Upper-level communication studies course "Critical Pornography Studies" will focus on the role of pornography in pop culture, according to Jay Clarkson, the graduate student spearheading the class. Students will tackle topics like the history of obscenity, attempts to legislate pornography, the feminist debate over porn, and porn's prevalence in the media and U.S. culture.

Clarkson stressed the class is more about research than pornography itself — so don't look for any XXX-rated videos, ahem, popping up in the course. "We will not be viewing X-rated materials in class, nor will the assignments require that students purchase pornographic materials."

Students looking for an easy A or a cheap thrill need not apply, he said. "The course is going to be quite difficult. There will be a lot of reading involved, and students will be required to deal with a very diverse set of perspectives."

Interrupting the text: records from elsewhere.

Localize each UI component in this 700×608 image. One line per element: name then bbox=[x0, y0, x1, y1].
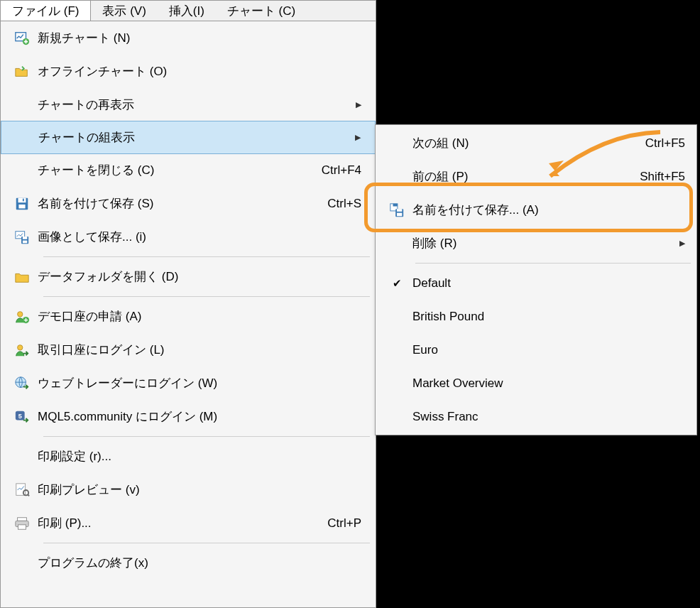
submenu-item-label: Swiss Franc bbox=[412, 410, 685, 424]
menu-item-label: チャートを閉じる (C) bbox=[38, 162, 322, 178]
svg-text:5: 5 bbox=[18, 412, 22, 419]
menu-item-label: 印刷 (P)... bbox=[38, 515, 327, 531]
menu-item-label: オフラインチャート (O) bbox=[38, 63, 367, 80]
svg-rect-5 bbox=[23, 198, 24, 201]
mql5-icon: 5 bbox=[6, 409, 38, 425]
menu-item-print-setup[interactable]: 印刷設定 (r)... bbox=[1, 440, 376, 473]
submenu-item-label: 名前を付けて保存... (A) bbox=[412, 202, 685, 218]
submenu-item-profile-default[interactable]: ✔ Default bbox=[376, 266, 696, 300]
menu-item-shortcut: Ctrl+P bbox=[327, 516, 367, 531]
svg-rect-4 bbox=[18, 204, 25, 208]
menu-item-print[interactable]: 印刷 (P)... Ctrl+P bbox=[1, 506, 376, 540]
menu-item-open-data-folder[interactable]: データフォルダを開く (D) bbox=[1, 260, 376, 293]
submenu-item-shortcut: Shift+F5 bbox=[640, 170, 685, 184]
folder-open-icon bbox=[6, 64, 38, 80]
submenu-item-shortcut: Ctrl+F5 bbox=[645, 136, 685, 151]
menu-item-new-chart[interactable]: 新規チャート (N) bbox=[1, 21, 376, 55]
svg-rect-24 bbox=[397, 209, 402, 212]
menu-item-login-mql5[interactable]: 5 MQL5.community にログイン (M) bbox=[1, 400, 376, 433]
svg-point-12 bbox=[18, 344, 23, 349]
menubar-item-insert[interactable]: 挿入(I) bbox=[158, 1, 216, 21]
menu-item-label: データフォルダを開く (D) bbox=[38, 268, 367, 285]
menubar-label: 表示 (V) bbox=[102, 3, 146, 19]
menu-item-exit[interactable]: プログラムの終了(x) bbox=[1, 546, 376, 580]
menu-separator bbox=[43, 543, 370, 543]
svg-rect-3 bbox=[18, 197, 26, 202]
submenu-item-label: Default bbox=[412, 276, 685, 291]
menu-item-label: 名前を付けて保存 (S) bbox=[38, 195, 327, 212]
menu-item-save-image[interactable]: 画像として保存... (i) bbox=[1, 220, 376, 254]
print-icon bbox=[6, 516, 38, 531]
menu-separator bbox=[43, 296, 370, 297]
svg-rect-25 bbox=[397, 212, 402, 216]
menu-item-label: 新規チャート (N) bbox=[38, 30, 367, 46]
svg-rect-20 bbox=[18, 524, 26, 528]
menu-item-label: 取引口座にログイン (L) bbox=[38, 342, 367, 358]
menu-item-login-webtrader[interactable]: ウェブトレーダーにログイン (W) bbox=[1, 367, 376, 400]
file-menu-dropdown: 新規チャート (N) オフラインチャート (O) チャートの再表示 ▶ チャート… bbox=[0, 21, 376, 608]
chart-profiles-submenu: 次の組 (N) Ctrl+F5 前の組 (P) Shift+F5 名前を付けて保… bbox=[375, 124, 697, 435]
user-login-icon bbox=[6, 342, 38, 358]
menubar: ファイル (F) 表示 (V) 挿入(I) チャート (C) bbox=[0, 0, 376, 21]
submenu-item-remove-profile[interactable]: 削除 (R) ▶ bbox=[376, 227, 696, 260]
submenu-item-profile-british-pound[interactable]: British Pound bbox=[376, 300, 696, 333]
chevron-right-icon: ▶ bbox=[679, 239, 685, 248]
submenu-item-label: British Pound bbox=[412, 310, 685, 324]
submenu-item-label: Market Overview bbox=[412, 376, 685, 391]
svg-rect-9 bbox=[23, 240, 27, 243]
new-chart-icon bbox=[6, 31, 38, 46]
menubar-label: チャート (C) bbox=[227, 3, 295, 19]
menubar-item-file[interactable]: ファイル (F) bbox=[1, 1, 91, 21]
submenu-item-label: 削除 (R) bbox=[412, 235, 679, 251]
submenu-item-profile-market-overview[interactable]: Market Overview bbox=[376, 367, 696, 400]
menu-item-print-preview[interactable]: 印刷プレビュー (v) bbox=[1, 473, 376, 506]
folder-icon bbox=[6, 269, 38, 285]
menu-item-label: チャートの組表示 bbox=[38, 129, 355, 146]
menu-item-shortcut: Ctrl+S bbox=[327, 197, 367, 211]
submenu-item-label: Euro bbox=[412, 343, 685, 357]
save-image-icon bbox=[6, 229, 38, 245]
menu-item-label: デモ口座の申請 (A) bbox=[38, 308, 367, 325]
submenu-item-prev-profile[interactable]: 前の組 (P) Shift+F5 bbox=[376, 160, 696, 193]
menubar-item-view[interactable]: 表示 (V) bbox=[91, 1, 157, 21]
menu-item-save-as[interactable]: 名前を付けて保存 (S) Ctrl+S bbox=[1, 187, 376, 220]
menu-separator bbox=[43, 436, 370, 437]
submenu-item-label: 前の組 (P) bbox=[412, 168, 640, 185]
submenu-separator bbox=[415, 263, 691, 264]
submenu-item-label: 次の組 (N) bbox=[412, 135, 645, 151]
chevron-right-icon: ▶ bbox=[356, 100, 367, 109]
menu-separator bbox=[43, 256, 370, 257]
menu-item-login-trade-account[interactable]: 取引口座にログイン (L) bbox=[1, 333, 376, 367]
save-profile-icon bbox=[381, 202, 412, 218]
menubar-label: ファイル (F) bbox=[12, 3, 79, 19]
svg-rect-8 bbox=[23, 237, 27, 239]
menu-item-redisplay-chart[interactable]: チャートの再表示 ▶ bbox=[1, 88, 376, 121]
submenu-item-next-profile[interactable]: 次の組 (N) Ctrl+F5 bbox=[376, 126, 696, 160]
menu-item-close-chart[interactable]: チャートを閉じる (C) Ctrl+F4 bbox=[1, 153, 376, 187]
globe-icon bbox=[6, 376, 38, 391]
menu-item-label: 印刷プレビュー (v) bbox=[38, 482, 367, 498]
menubar-item-chart[interactable]: チャート (C) bbox=[216, 1, 307, 21]
menu-item-label: 画像として保存... (i) bbox=[38, 229, 367, 245]
check-icon: ✔ bbox=[381, 277, 412, 290]
submenu-item-profile-euro[interactable]: Euro bbox=[376, 333, 696, 367]
menu-item-label: 印刷設定 (r)... bbox=[38, 448, 367, 465]
menu-item-chart-profiles[interactable]: チャートの組表示 ▶ bbox=[1, 121, 376, 154]
svg-rect-22 bbox=[393, 203, 398, 206]
print-preview-icon bbox=[6, 482, 38, 498]
menu-item-label: チャートの再表示 bbox=[38, 97, 356, 113]
submenu-item-save-profile-as[interactable]: 名前を付けて保存... (A) bbox=[376, 193, 696, 227]
user-add-icon bbox=[6, 309, 38, 325]
menu-item-label: プログラムの終了(x) bbox=[38, 555, 367, 571]
submenu-item-profile-swiss-franc[interactable]: Swiss Franc bbox=[376, 400, 696, 433]
menu-item-offline-chart[interactable]: オフラインチャート (O) bbox=[1, 55, 376, 88]
menu-item-label: MQL5.community にログイン (M) bbox=[38, 408, 367, 425]
chevron-right-icon: ▶ bbox=[355, 133, 366, 142]
save-icon bbox=[6, 196, 38, 212]
menu-item-label: ウェブトレーダーにログイン (W) bbox=[38, 375, 367, 391]
menu-item-demo-account[interactable]: デモ口座の申請 (A) bbox=[1, 300, 376, 333]
menubar-label: 挿入(I) bbox=[169, 3, 204, 19]
svg-rect-18 bbox=[18, 517, 27, 521]
menu-item-shortcut: Ctrl+F4 bbox=[322, 163, 367, 178]
svg-point-10 bbox=[18, 311, 23, 316]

The one-time course is part of a larger "Topics in Communication" curriculum that explores different subjects every semester. Clarkson, who is finishing up a dissertation on media studies and gender/sexuality, proposed the course to the faculty.

Not surprisingly, enrollment has already hit its maximum capacity of 20 students, and yes, there is a growing waiting list. "Many of my former students have expressed interest in the class, despite my reassurance that there won't be any [actual] porn in it," he said.

Clarkson said he has received "complete support" from the university. "I think it would be quite difficult to justify ignoring a media industry that makes more money than televised sports and has such a large impact on society," he said. Researchers estimate that the porn industry generates more than $12 billion in the U.S. and $57 billion worldwide each year.

However, not everyone has been so keen on the idea. Iowa House Speaker Christopher Rants (R-Sioux City) told The Associated Press he is against spending taxpayer dollars on the elective.

"Don't they know we're not done with their budget yet? I'm pretty sure we don't need to increase state funding by $40 million to teach 'Critical Pornography Studies,' " Rants said.

Clarkson said the speaker's opposition to discussing porn in a public forum is one of the main reasons the course is so important. "I really wish he had contacted me to find out about the course or even read the course description more carefully," he said. "Pornography exists, and merely dismissing it won't make it go away. It is important, in my opinion, to encourage students to think about [something in a way] that is both critical and informed. Isn't that what college is for?"